## [Task goal]
Would you copy every line of the listing below that includes the word "Full"?

## [Material supplied]
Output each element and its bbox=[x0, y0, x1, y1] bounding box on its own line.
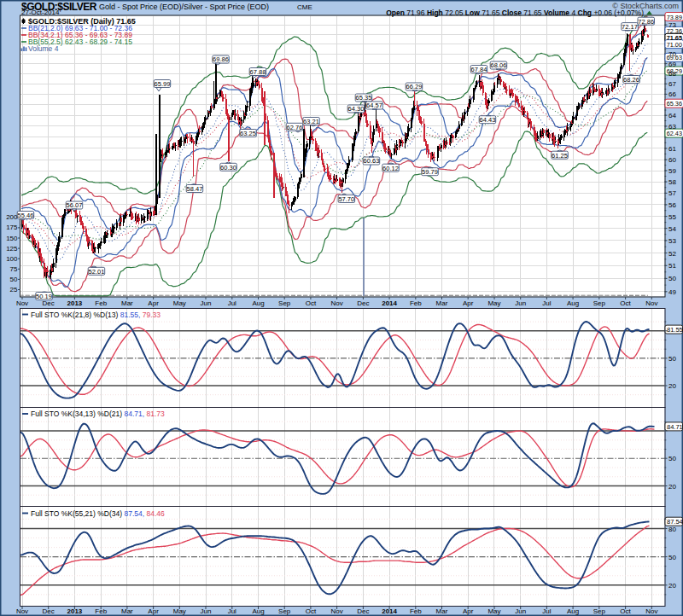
svg-text:59: 59 bbox=[668, 167, 676, 175]
svg-text:Nov: Nov bbox=[645, 299, 657, 307]
svg-text:80: 80 bbox=[668, 526, 676, 533]
svg-text:65.36: 65.36 bbox=[667, 100, 682, 108]
svg-text:Dec: Dec bbox=[357, 607, 369, 615]
svg-text:Mar: Mar bbox=[436, 607, 448, 615]
svg-text:Jun: Jun bbox=[201, 299, 212, 307]
svg-text:Oct: Oct bbox=[620, 607, 631, 615]
svg-text:64.43: 64.43 bbox=[480, 116, 496, 124]
svg-text:Apr: Apr bbox=[463, 607, 474, 615]
svg-text:Nov: Nov bbox=[16, 299, 28, 307]
svg-text:56.07: 56.07 bbox=[67, 201, 83, 209]
svg-text:Jul: Jul bbox=[542, 299, 551, 307]
svg-text:Aug: Aug bbox=[567, 607, 579, 615]
svg-text:Nov: Nov bbox=[645, 607, 657, 615]
svg-text:Jul: Jul bbox=[228, 299, 236, 307]
svg-text:May: May bbox=[173, 299, 186, 307]
svg-text:67: 67 bbox=[668, 80, 676, 88]
svg-text:60.12: 60.12 bbox=[382, 165, 399, 172]
svg-text:60.30: 60.30 bbox=[220, 164, 236, 171]
svg-text:55.46: 55.46 bbox=[18, 212, 34, 219]
svg-text:25: 25 bbox=[10, 286, 18, 293]
svg-text:Apr: Apr bbox=[148, 607, 159, 615]
svg-text:Apr: Apr bbox=[463, 299, 474, 307]
svg-text:Jun: Jun bbox=[515, 299, 526, 307]
svg-text:81.55: 81.55 bbox=[667, 326, 683, 334]
svg-text:2014: 2014 bbox=[382, 299, 397, 307]
svg-text:50: 50 bbox=[668, 554, 676, 561]
svg-text:62.76: 62.76 bbox=[287, 124, 303, 131]
svg-text:63.21: 63.21 bbox=[303, 118, 319, 125]
svg-text:2013: 2013 bbox=[67, 607, 83, 615]
svg-text:May: May bbox=[487, 299, 500, 307]
svg-text:69.86: 69.86 bbox=[213, 55, 229, 63]
svg-text:Volume 4: Volume 4 bbox=[28, 44, 59, 53]
svg-text:Aug: Aug bbox=[252, 607, 264, 615]
svg-text:200: 200 bbox=[6, 213, 18, 221]
svg-text:53: 53 bbox=[668, 237, 676, 245]
svg-text:56: 56 bbox=[668, 201, 676, 209]
svg-text:Dec: Dec bbox=[43, 607, 55, 615]
svg-text:50: 50 bbox=[668, 355, 676, 363]
svg-text:2014: 2014 bbox=[382, 607, 397, 615]
svg-text:64: 64 bbox=[668, 112, 676, 119]
svg-text:58.47: 58.47 bbox=[187, 185, 203, 193]
svg-text:Full STO %K(21,8) %D(13) 81.55: Full STO %K(21,8) %D(13) 81.55, 79.33 bbox=[31, 311, 161, 319]
svg-text:Apr: Apr bbox=[148, 299, 159, 307]
svg-text:49: 49 bbox=[668, 288, 676, 296]
svg-text:20: 20 bbox=[668, 582, 676, 590]
svg-text:Sep: Sep bbox=[593, 299, 606, 307]
svg-text:27-Oct-2014: 27-Oct-2014 bbox=[21, 9, 60, 16]
svg-text:57.70: 57.70 bbox=[338, 195, 354, 203]
svg-text:50: 50 bbox=[668, 455, 676, 462]
svg-text:CME: CME bbox=[297, 3, 312, 11]
svg-text:May: May bbox=[487, 607, 500, 615]
svg-text:60.63: 60.63 bbox=[364, 157, 380, 165]
svg-text:Jun: Jun bbox=[201, 607, 212, 615]
svg-text:125: 125 bbox=[6, 245, 18, 253]
svg-text:150: 150 bbox=[6, 235, 18, 242]
svg-text:68.26: 68.26 bbox=[623, 76, 639, 84]
svg-text:Mar: Mar bbox=[121, 299, 133, 307]
svg-text:58: 58 bbox=[668, 178, 676, 186]
svg-text:87.54: 87.54 bbox=[667, 518, 683, 526]
svg-text:Dec: Dec bbox=[357, 299, 369, 307]
svg-text:Nov: Nov bbox=[16, 607, 28, 615]
svg-text:Feb: Feb bbox=[410, 299, 422, 307]
svg-text:Oct: Oct bbox=[306, 299, 317, 307]
svg-text:62.43: 62.43 bbox=[667, 130, 682, 137]
svg-text:Mar: Mar bbox=[121, 607, 133, 615]
svg-text:69.63: 69.63 bbox=[667, 54, 682, 61]
svg-text:Nov: Nov bbox=[330, 299, 342, 307]
svg-text:67.88: 67.88 bbox=[250, 68, 266, 76]
svg-text:Nov: Nov bbox=[330, 607, 342, 615]
svg-text:68.29: 68.29 bbox=[667, 67, 682, 75]
svg-text:Feb: Feb bbox=[95, 299, 107, 307]
svg-text:72.17: 72.17 bbox=[622, 23, 638, 31]
svg-text:Jun: Jun bbox=[515, 607, 526, 615]
svg-text:Oct: Oct bbox=[306, 607, 317, 615]
svg-text:Sep: Sep bbox=[593, 607, 606, 615]
svg-text:66.29: 66.29 bbox=[406, 83, 423, 90]
svg-text:Feb: Feb bbox=[410, 607, 422, 615]
svg-text:64.57: 64.57 bbox=[366, 102, 382, 109]
svg-text:175: 175 bbox=[6, 224, 18, 231]
svg-text:20: 20 bbox=[668, 483, 676, 491]
svg-text:Jul: Jul bbox=[542, 607, 551, 615]
svg-text:84.71: 84.71 bbox=[667, 423, 683, 431]
svg-text:50.19: 50.19 bbox=[36, 293, 52, 300]
svg-text:Full STO %K(55,21) %D(34) 87.5: Full STO %K(55,21) %D(34) 87.54, 84.46 bbox=[31, 509, 165, 518]
svg-text:Oct: Oct bbox=[620, 299, 631, 307]
svg-text:65.99: 65.99 bbox=[155, 80, 171, 88]
svg-text:Gold - Spot Price (EOD)/Silver: Gold - Spot Price (EOD)/Silver - Spot Pr… bbox=[99, 3, 269, 11]
svg-text:65.35: 65.35 bbox=[356, 94, 372, 102]
svg-text:75: 75 bbox=[10, 265, 18, 273]
svg-text:Mar: Mar bbox=[436, 299, 448, 307]
svg-text:Open 71.96 High 72.05 Low 71.6: Open 71.96 High 72.05 Low 71.65 Close 71… bbox=[386, 9, 644, 17]
svg-text:20: 20 bbox=[668, 382, 676, 390]
svg-text:59.79: 59.79 bbox=[422, 168, 438, 176]
svg-text:Sep: Sep bbox=[278, 299, 291, 307]
svg-text:Aug: Aug bbox=[252, 299, 264, 307]
svg-text:61.25: 61.25 bbox=[552, 152, 568, 160]
svg-text:Sep: Sep bbox=[278, 607, 291, 615]
svg-text:63.25: 63.25 bbox=[240, 130, 256, 137]
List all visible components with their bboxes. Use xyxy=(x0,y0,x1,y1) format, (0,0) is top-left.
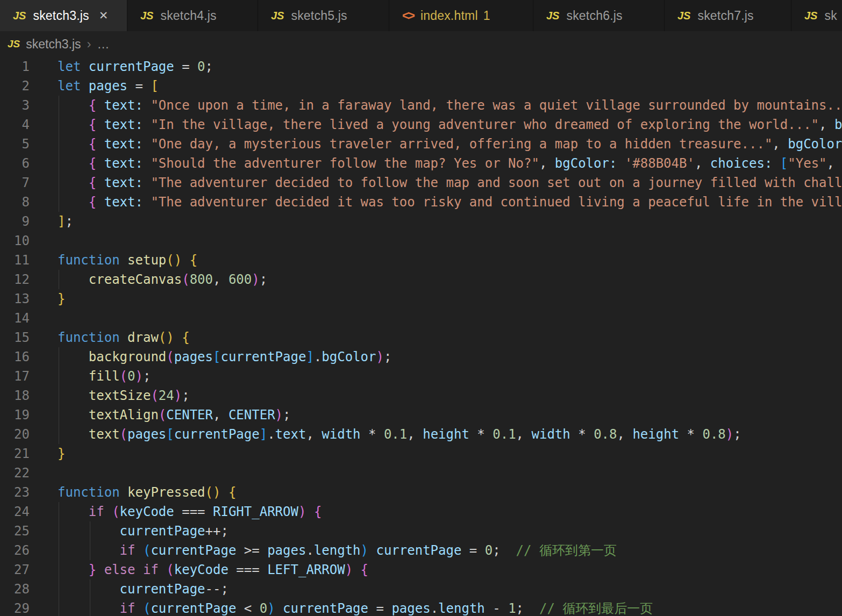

## [Result for this exercise]
svg-text:Full STO %K(21,8) %D(13) 81.55: Full STO %K(21,8) %D(13) 81.55, 79.33 bbox=[31, 311, 161, 319]
svg-text:Full STO %K(55,21) %D(34) 87.5: Full STO %K(55,21) %D(34) 87.54, 84.46 bbox=[31, 509, 165, 518]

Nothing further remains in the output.